March 05, 2010

Yet another update

As an update to this story, AP reports that Abdul Qayum Zakir is not actually in Pakistani custody.

Posted by BruceR at 09:06 AM

Captain Underpants update

As first mentioned here, it wouldn't have taken down the plane even if it had high-ordered. Seatmate and bomber dead, that's likely all.

Posted by BruceR at 08:54 AM

Yon update

The continuing saga of Michael Yon continues as a saga. Apparently Yon had a meeting with the RC (South) Deputy Commander, who told him RC (South) was in fact responsible for the bridge in question, not the Canadians, as I had said below. Check. Yon has also said he will apologize to the Canadian Task Force Kandahar commander.

While I look forward to that, and will link to it if it ever actually happens, I wonder if he'll apologize for some of his other comments this week on that little Facebook page of his:

Importantly, no US forces should not be under command from Ottawa after Ottawa clearly has signaled that it has no stomach for this war. Ottawa is fine to fight in Afghanistan so long as it uses US soldiers? That's the signal.

Canadians still take casualties because we cannot leave base without taking casualties, but they are not involved in serious fighting.

and my favourite:

The only Canadian troops who get bad marks seemingly across the board (including by Brits) are French Canadian soldiers who have been widely seen as arrogant, ineffective, and in the way.

Hey, I'm not saying the dude hasn't got a point (about the interoperability stuff). He's clearly channelling what some U.S. soldiers are thinking and saying. And I think some degree we're affected by our training at the Major level and up, which always assumes a multinational framework with a strong American contingent, if only to make the tactical problems we put to our students more interesting. (Being a lieutenant-colonel means you need to know what a brigade commander does, and being a full colonel means you need to know what a division commander does, and Canada hasn't fielded a division anywhere since 1945). Inevitably that leads to the point in the simulation where our earnest young Canadian staff officers throw "wave after wave of Americans" at the problem. We see our units as completely interoperable, but for that to work in real life takes a measure of international diplomacy that we sometimes tend to abstract out of those equations. We should be careful we're not taking advantage of the American hospitality and their earnestness to keep us in this fight somehow, too. (U.S. troops have had historical issues with being commanded by other nations, too... maybe we should be using Brits in our scenarios, instead.)

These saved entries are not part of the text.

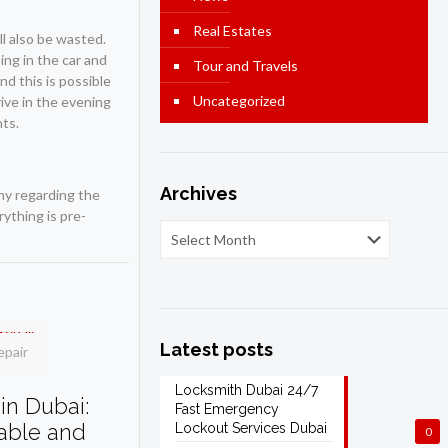
Real Estates
ll also be wasted.
ing in the car and
Tour and Travels
nd this is possible
Uncategorized
rive in the evening
nts.
Archives
ny regarding the
ything is pre-
Latest posts
epair
Locksmith Dubai 24/7
in Dubai:
Fast Emergency
dable and
Lockout Services Dubai
0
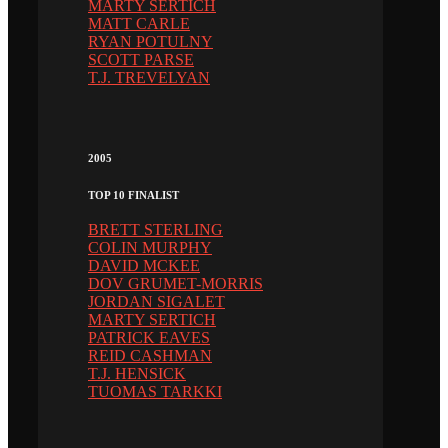
MARTY SERTICH
MATT CARLE
RYAN POTULNY
SCOTT PARSE
T.J. TREVELYAN
2005
TOP 10 FINALIST
BRETT STERLING
COLIN MURPHY
DAVID MCKEE
DOV GRUMET-MORRIS
JORDAN SIGALET
MARTY SERTICH
PATRICK EAVES
REID CASHMAN
T.J. HENSICK
TUOMAS TARKKI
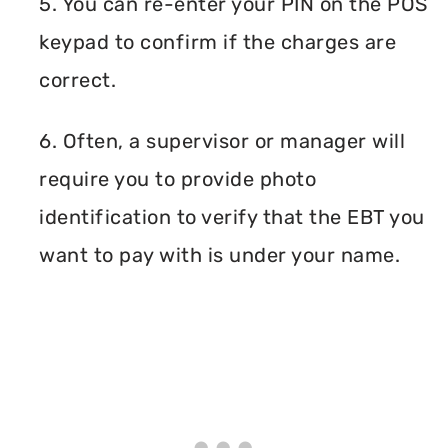
5. You can re-enter your PIN on the POS
keypad to confirm if the charges are
correct.
6. Often, a supervisor or manager will
require you to provide photo
identification to verify that the EBT you
want to pay with is under your name.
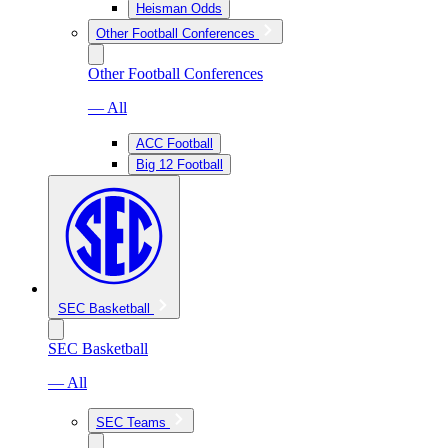
Heisman Odds
Other Football Conferences
Other Football Conferences
— All
ACC Football
Big 12 Football
SEC Basketball
SEC Basketball
— All
SEC Teams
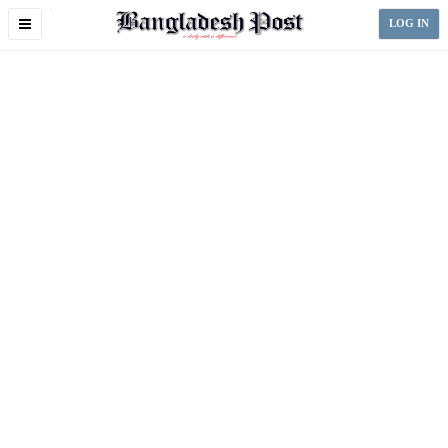
Toggle
LOG IN
navigation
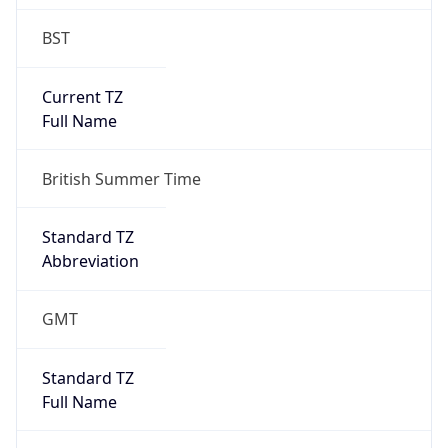
BST
Current TZ
Full Name
British Summer Time
Standard TZ
Abbreviation
GMT
Standard TZ
Full Name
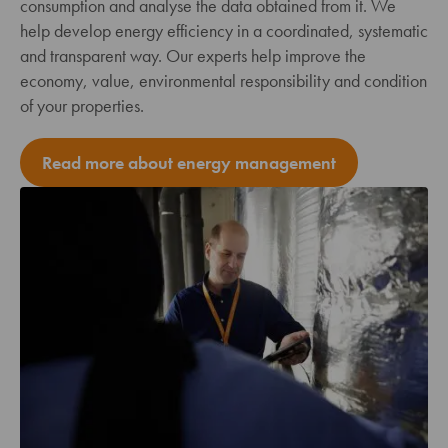
consumption and analyse the data obtained from it. We
help develop energy efficiency in a coordinated, systematic
and transparent way. Our experts help improve the
economy, value, environmental responsibility and condition
of your properties.
Read more about energy management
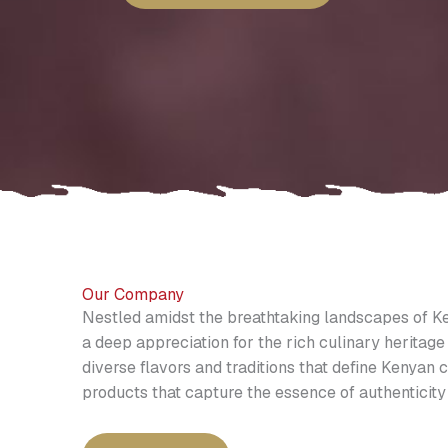
Our Company
Nestled amidst the breathtaking landscapes of Ke
a deep appreciation for the rich culinary heritage 
diverse flavors and traditions that define Kenyan c
products that capture the essence of authenticity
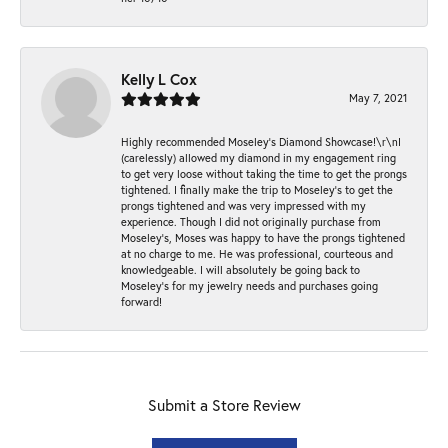
Kelly L Cox
May 7, 2021
Highly recommended Moseley’s Diamond Showcase!\r\nI
(carelessly) allowed my diamond in my engagement ring
to get very loose without taking the time to get the prongs
tightened. I finally make the trip to Moseley’s to get the
prongs tightened and was very impressed with my
experience. Though I did not originally purchase from
Moseley’s, Moses was happy to have the prongs tightened
at no charge to me. He was professional, courteous and
knowledgeable. I will absolutely be going back to
Moseley's for my jewelry needs and purchases going
forward!
Submit a Store Review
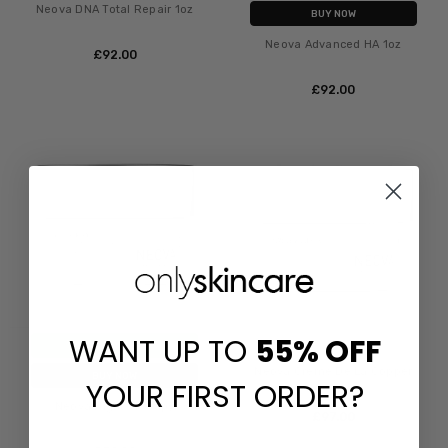
Neova DNA Total Repair 1oz
BUY NOW
Neova Advanced HA 1oz
£‎92.00
£‎92.00
WANT UP TO
55%
OFF
ADD TO CART
Neova Creme De La Copper
BUY NOW
YOUR FIRST ORDER?
Neova Night Therapy
£‎97.00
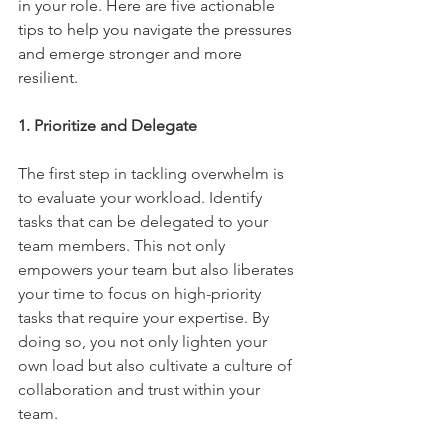
in your role. Here are five actionable 
tips to help you navigate the pressures 
and emerge stronger and more 
resilient.
1. Prioritize and Delegate
The first step in tackling overwhelm is 
to evaluate your workload. Identify 
tasks that can be delegated to your 
team members. This not only 
empowers your team but also liberates 
your time to focus on high-priority 
tasks that require your expertise. By 
doing so, you not only lighten your 
own load but also cultivate a culture of 
collaboration and trust within your 
team.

But Task Force Kandahar as a brigade-level headquarters has always had span of command issues. In early 2008, it had a single battalion under command, and sometimes was accused of being redundant. In early 2009, it had two battalions, Canadian and U.S., and seemed to be working pretty much optimally with those two map pins to work with, but knowing what was coming maybe they should have looked at bringing more U.S. bodies in and making TFK less of an all-Canadian shop sooner. Now in early 2010 it has one Canadian and several U.S. battalions under it, and Yon's ability to stoke up those Americans around him to mouth off about the situation may be a sign those kinds of cracks are starting to show. Again, he's not making this stuff up: meaning there's a small internal communications patchup job between the Task Force Kandahar commander and his American juniors that may need doing here.